▶ **TASK DATA**
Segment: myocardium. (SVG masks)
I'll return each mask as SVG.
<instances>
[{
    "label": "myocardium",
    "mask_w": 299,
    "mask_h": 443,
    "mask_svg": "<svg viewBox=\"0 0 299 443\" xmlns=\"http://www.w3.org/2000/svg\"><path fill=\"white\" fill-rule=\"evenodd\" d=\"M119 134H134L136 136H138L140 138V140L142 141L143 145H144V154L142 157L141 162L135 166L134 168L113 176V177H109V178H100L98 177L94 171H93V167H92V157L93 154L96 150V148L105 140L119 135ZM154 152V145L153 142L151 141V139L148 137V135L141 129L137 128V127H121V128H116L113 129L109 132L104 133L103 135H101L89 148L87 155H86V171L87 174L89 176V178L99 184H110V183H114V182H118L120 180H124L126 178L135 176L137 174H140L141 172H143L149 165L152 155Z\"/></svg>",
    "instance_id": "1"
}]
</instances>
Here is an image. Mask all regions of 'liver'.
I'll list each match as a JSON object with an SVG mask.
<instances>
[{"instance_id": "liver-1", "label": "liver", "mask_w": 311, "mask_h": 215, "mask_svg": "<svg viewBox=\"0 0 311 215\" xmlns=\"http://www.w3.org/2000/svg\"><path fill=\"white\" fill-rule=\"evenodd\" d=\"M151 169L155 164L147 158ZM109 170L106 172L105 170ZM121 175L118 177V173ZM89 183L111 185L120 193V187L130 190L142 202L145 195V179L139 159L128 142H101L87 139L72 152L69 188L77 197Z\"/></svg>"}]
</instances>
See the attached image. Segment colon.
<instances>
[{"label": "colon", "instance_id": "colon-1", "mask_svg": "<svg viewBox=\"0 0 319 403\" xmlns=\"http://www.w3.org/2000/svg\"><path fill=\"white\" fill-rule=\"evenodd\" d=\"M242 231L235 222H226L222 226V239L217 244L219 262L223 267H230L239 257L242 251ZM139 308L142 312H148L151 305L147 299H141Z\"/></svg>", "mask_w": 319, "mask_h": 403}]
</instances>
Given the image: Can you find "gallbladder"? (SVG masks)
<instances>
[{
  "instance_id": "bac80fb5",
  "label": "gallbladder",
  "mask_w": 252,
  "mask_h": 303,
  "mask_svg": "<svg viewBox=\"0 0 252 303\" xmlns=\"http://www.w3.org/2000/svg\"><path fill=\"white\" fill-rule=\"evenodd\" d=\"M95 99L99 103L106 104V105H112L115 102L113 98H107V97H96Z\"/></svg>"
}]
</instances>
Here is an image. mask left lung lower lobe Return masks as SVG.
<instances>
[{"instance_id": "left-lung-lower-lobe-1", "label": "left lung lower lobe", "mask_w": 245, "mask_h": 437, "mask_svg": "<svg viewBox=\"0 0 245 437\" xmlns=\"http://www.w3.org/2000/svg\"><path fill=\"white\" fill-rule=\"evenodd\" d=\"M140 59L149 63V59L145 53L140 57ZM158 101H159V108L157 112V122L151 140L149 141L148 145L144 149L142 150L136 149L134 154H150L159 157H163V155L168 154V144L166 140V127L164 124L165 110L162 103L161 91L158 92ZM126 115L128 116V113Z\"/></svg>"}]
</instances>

▶ **ACTION ITEM**
Every line from the one containing "Here is an image. Mask all" through the end of the data must be repeated exactly, and no other line.

▶ **ANSWER BOX**
Here is an image. Mask all regions of 'liver'.
I'll list each match as a JSON object with an SVG mask.
<instances>
[{"instance_id": "liver-1", "label": "liver", "mask_w": 311, "mask_h": 215, "mask_svg": "<svg viewBox=\"0 0 311 215\" xmlns=\"http://www.w3.org/2000/svg\"><path fill=\"white\" fill-rule=\"evenodd\" d=\"M151 169L155 164L147 158ZM109 170L106 172L105 170ZM121 175L118 177V173ZM89 183L111 185L120 193V187L130 190L142 202L145 195V179L139 159L128 142H101L87 139L72 152L69 188L77 197Z\"/></svg>"}]
</instances>
See the attached image. Segment colon.
<instances>
[{"label": "colon", "instance_id": "colon-1", "mask_svg": "<svg viewBox=\"0 0 319 403\" xmlns=\"http://www.w3.org/2000/svg\"><path fill=\"white\" fill-rule=\"evenodd\" d=\"M242 231L235 222H226L222 226V239L217 244L219 262L223 267H230L239 257L242 251ZM139 308L142 312H148L151 305L147 299H141Z\"/></svg>", "mask_w": 319, "mask_h": 403}]
</instances>
Given the image: Can you find "gallbladder"? (SVG masks)
<instances>
[{
  "instance_id": "bac80fb5",
  "label": "gallbladder",
  "mask_w": 252,
  "mask_h": 303,
  "mask_svg": "<svg viewBox=\"0 0 252 303\" xmlns=\"http://www.w3.org/2000/svg\"><path fill=\"white\" fill-rule=\"evenodd\" d=\"M95 99L99 103L106 104V105H112L115 102L113 98H107V97H96Z\"/></svg>"
}]
</instances>
Here is an image. mask left lung lower lobe Return masks as SVG.
<instances>
[{"instance_id": "left-lung-lower-lobe-1", "label": "left lung lower lobe", "mask_w": 245, "mask_h": 437, "mask_svg": "<svg viewBox=\"0 0 245 437\" xmlns=\"http://www.w3.org/2000/svg\"><path fill=\"white\" fill-rule=\"evenodd\" d=\"M140 59L149 63V59L145 53L140 57ZM158 101H159V108L157 112V122L151 140L149 141L148 145L144 149L142 150L136 149L134 154H150L159 157H163V155L168 154V144L166 140V127L164 124L165 110L162 103L161 91L158 92ZM126 115L128 116V113Z\"/></svg>"}]
</instances>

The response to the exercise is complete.